Exercise instructions =
Go through the entries below. Copy out every line that contains "Register".
───── Provided records ─────
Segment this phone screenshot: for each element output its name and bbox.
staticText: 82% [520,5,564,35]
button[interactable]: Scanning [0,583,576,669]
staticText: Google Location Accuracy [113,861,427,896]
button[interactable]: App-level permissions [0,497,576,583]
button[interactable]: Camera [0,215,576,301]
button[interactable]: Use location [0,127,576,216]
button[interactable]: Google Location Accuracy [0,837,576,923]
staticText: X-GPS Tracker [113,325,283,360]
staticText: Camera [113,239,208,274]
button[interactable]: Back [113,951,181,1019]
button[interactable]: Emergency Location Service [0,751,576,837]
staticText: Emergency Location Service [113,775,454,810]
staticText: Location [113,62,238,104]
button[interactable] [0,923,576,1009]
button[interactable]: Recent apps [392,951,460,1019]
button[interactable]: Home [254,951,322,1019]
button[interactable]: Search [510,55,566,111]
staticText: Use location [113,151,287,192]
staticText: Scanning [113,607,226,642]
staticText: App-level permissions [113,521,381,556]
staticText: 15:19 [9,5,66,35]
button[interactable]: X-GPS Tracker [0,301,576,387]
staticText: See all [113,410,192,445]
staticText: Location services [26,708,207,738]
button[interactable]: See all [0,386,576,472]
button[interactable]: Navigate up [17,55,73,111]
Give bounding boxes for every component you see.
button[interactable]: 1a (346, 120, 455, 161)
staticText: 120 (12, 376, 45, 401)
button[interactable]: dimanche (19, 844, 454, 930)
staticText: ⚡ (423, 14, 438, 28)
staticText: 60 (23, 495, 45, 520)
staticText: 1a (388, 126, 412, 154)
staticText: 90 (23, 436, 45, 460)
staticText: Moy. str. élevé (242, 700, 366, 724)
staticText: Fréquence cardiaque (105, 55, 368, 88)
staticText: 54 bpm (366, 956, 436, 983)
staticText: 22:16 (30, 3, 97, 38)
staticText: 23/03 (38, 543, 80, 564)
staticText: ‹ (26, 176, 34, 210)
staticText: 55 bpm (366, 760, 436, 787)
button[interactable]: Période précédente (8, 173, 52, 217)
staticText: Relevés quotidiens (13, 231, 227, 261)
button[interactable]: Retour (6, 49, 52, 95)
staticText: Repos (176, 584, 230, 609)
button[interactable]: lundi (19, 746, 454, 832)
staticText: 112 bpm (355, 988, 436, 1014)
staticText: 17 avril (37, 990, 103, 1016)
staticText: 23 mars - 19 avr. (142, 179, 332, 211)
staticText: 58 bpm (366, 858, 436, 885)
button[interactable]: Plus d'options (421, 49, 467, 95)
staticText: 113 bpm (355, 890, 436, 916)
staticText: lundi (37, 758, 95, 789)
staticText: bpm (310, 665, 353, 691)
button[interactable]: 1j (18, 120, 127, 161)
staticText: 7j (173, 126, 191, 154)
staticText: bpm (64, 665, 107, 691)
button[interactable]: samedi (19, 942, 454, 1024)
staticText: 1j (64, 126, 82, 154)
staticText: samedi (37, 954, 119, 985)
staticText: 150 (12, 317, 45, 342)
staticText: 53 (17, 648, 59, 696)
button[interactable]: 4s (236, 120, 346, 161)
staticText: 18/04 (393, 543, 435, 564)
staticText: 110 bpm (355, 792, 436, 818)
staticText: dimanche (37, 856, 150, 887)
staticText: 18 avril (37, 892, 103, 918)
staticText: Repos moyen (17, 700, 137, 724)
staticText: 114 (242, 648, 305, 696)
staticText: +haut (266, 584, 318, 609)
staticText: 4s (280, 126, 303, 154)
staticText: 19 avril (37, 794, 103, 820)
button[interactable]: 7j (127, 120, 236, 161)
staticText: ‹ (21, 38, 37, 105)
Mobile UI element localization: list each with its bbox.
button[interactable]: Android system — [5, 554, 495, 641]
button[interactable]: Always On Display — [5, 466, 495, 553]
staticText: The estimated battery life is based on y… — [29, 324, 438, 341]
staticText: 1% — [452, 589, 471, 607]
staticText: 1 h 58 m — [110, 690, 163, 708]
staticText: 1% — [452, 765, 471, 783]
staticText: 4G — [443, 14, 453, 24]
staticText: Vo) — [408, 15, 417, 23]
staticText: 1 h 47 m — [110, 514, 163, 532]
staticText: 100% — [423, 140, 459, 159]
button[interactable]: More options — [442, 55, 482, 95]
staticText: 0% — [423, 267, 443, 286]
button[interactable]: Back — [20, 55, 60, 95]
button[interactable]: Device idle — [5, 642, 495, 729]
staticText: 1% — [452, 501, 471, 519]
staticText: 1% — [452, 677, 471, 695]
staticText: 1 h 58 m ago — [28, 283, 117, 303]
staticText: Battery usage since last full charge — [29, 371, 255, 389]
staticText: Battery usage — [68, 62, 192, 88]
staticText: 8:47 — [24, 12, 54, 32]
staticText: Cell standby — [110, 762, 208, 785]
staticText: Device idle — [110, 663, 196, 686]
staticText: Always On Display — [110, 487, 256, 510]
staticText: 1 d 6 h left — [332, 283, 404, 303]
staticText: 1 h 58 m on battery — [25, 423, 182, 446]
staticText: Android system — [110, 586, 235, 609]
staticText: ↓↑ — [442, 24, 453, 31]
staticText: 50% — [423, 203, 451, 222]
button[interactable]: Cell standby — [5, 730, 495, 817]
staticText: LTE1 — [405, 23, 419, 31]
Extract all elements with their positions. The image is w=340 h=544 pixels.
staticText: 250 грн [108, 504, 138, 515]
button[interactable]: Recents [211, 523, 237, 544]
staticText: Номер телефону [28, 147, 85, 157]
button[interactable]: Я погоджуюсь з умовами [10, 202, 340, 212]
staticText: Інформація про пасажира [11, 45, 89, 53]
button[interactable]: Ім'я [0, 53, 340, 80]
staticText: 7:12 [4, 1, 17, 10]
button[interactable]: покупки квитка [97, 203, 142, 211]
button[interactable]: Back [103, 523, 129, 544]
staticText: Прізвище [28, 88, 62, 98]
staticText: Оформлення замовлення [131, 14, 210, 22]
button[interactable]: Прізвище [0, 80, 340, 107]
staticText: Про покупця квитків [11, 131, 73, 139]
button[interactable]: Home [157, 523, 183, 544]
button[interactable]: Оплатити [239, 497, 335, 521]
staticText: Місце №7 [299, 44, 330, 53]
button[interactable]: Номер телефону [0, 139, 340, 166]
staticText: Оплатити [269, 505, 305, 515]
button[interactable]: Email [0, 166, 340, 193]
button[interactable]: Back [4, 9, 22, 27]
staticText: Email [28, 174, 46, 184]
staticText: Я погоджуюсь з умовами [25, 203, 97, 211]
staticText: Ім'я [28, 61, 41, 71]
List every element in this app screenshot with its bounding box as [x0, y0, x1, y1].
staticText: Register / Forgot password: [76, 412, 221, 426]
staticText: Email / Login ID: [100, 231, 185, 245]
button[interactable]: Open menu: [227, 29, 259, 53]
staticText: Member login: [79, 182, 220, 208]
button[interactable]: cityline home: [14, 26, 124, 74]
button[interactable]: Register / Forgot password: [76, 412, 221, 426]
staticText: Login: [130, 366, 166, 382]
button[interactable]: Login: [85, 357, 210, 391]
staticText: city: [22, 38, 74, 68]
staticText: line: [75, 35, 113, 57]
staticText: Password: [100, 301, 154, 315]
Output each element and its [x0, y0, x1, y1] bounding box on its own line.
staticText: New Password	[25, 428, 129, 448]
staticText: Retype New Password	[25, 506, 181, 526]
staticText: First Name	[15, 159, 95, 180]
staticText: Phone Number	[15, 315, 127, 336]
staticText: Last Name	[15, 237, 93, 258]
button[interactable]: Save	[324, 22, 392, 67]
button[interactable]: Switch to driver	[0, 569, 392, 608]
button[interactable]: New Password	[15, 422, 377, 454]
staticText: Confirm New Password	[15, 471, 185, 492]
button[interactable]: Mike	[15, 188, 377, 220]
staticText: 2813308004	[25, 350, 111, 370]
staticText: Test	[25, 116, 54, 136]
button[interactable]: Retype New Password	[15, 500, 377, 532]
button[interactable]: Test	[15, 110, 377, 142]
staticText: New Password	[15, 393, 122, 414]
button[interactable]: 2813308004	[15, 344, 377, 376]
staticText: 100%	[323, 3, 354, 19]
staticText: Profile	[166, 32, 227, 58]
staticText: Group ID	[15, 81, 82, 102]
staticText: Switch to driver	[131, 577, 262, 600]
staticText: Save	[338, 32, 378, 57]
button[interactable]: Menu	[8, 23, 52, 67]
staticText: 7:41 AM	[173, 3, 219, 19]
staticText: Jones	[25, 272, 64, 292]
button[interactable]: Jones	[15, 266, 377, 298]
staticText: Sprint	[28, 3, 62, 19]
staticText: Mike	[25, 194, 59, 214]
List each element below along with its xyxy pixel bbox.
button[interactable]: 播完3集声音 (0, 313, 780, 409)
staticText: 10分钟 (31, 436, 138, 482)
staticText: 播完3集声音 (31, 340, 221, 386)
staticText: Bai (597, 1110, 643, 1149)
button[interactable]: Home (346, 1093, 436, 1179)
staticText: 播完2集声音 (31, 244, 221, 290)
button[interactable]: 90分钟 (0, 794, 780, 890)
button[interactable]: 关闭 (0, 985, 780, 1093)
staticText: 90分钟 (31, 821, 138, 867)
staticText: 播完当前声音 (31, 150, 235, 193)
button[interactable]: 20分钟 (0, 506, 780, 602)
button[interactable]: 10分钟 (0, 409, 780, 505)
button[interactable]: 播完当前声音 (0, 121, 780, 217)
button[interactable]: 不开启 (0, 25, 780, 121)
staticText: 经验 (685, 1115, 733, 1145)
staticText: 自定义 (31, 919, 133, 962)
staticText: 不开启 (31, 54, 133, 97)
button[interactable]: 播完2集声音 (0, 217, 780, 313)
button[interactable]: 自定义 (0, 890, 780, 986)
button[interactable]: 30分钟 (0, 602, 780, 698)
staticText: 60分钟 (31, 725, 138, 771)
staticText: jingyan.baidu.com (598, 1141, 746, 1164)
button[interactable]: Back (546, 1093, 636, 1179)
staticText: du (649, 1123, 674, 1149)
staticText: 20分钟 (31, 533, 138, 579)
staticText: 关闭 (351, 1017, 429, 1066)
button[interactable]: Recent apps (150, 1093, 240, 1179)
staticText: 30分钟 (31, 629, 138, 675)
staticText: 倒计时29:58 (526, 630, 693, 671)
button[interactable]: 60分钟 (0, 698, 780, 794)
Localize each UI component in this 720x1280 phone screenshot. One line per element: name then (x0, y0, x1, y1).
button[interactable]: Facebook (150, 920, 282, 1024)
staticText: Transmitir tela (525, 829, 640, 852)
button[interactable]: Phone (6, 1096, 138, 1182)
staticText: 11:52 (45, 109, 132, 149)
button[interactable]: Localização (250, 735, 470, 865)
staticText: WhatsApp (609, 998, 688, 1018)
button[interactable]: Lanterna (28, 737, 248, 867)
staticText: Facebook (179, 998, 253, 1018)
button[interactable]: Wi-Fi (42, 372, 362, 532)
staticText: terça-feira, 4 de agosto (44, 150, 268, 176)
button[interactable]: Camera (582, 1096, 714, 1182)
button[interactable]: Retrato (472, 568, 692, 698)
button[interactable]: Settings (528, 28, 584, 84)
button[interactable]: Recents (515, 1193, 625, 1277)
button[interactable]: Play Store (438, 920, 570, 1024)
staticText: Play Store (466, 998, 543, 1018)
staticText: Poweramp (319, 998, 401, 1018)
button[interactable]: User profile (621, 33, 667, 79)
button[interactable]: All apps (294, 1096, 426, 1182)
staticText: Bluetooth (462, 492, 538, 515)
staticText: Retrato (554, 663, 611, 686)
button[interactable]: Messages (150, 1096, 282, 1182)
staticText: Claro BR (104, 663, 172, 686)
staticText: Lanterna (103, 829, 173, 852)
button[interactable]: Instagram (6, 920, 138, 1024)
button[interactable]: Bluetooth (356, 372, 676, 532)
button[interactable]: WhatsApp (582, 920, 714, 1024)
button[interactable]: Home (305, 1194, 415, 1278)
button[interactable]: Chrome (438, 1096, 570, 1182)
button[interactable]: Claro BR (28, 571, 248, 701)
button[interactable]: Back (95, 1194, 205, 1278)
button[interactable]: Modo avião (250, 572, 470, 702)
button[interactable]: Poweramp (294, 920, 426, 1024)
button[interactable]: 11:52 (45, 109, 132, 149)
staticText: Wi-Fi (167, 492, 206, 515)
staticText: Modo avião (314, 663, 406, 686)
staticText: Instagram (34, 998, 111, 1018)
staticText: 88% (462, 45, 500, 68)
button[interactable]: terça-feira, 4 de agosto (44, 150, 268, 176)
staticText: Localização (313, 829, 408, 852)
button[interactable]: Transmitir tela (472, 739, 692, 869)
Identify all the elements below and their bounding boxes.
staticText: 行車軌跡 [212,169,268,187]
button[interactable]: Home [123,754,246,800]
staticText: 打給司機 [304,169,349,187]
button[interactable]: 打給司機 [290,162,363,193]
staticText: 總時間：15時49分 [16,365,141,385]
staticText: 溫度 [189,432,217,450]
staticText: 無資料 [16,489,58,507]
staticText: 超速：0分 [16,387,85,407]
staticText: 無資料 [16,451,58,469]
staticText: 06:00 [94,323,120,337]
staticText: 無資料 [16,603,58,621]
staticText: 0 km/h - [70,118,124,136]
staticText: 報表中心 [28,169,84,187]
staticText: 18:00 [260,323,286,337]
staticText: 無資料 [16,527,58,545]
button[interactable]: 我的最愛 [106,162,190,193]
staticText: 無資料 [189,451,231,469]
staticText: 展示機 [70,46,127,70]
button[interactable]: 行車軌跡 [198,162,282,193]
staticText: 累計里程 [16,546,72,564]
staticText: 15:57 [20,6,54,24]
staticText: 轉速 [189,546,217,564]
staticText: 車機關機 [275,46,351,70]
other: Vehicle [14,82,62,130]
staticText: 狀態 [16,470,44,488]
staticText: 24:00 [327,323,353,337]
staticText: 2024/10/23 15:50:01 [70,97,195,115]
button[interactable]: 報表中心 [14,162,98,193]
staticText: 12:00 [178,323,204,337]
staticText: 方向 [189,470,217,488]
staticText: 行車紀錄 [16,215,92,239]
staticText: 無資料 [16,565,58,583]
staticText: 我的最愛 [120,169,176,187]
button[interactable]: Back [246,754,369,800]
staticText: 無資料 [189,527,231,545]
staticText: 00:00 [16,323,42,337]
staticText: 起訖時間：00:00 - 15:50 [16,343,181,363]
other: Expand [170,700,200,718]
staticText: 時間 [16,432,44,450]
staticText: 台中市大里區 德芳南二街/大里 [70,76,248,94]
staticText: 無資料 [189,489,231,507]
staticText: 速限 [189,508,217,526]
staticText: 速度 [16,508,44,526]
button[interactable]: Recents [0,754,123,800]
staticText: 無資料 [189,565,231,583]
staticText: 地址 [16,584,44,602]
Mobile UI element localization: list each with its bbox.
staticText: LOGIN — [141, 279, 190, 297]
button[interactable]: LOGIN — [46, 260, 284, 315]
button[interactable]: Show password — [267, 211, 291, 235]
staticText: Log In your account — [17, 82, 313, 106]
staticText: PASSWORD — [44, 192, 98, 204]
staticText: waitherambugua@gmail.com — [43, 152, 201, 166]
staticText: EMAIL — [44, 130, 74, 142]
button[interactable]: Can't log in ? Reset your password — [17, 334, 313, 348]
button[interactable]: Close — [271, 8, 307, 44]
─────
Solved exercise =
staticText: Register / Forgot password: [76, 412, 221, 426]
button[interactable]: Register / Forgot password: [76, 412, 221, 426]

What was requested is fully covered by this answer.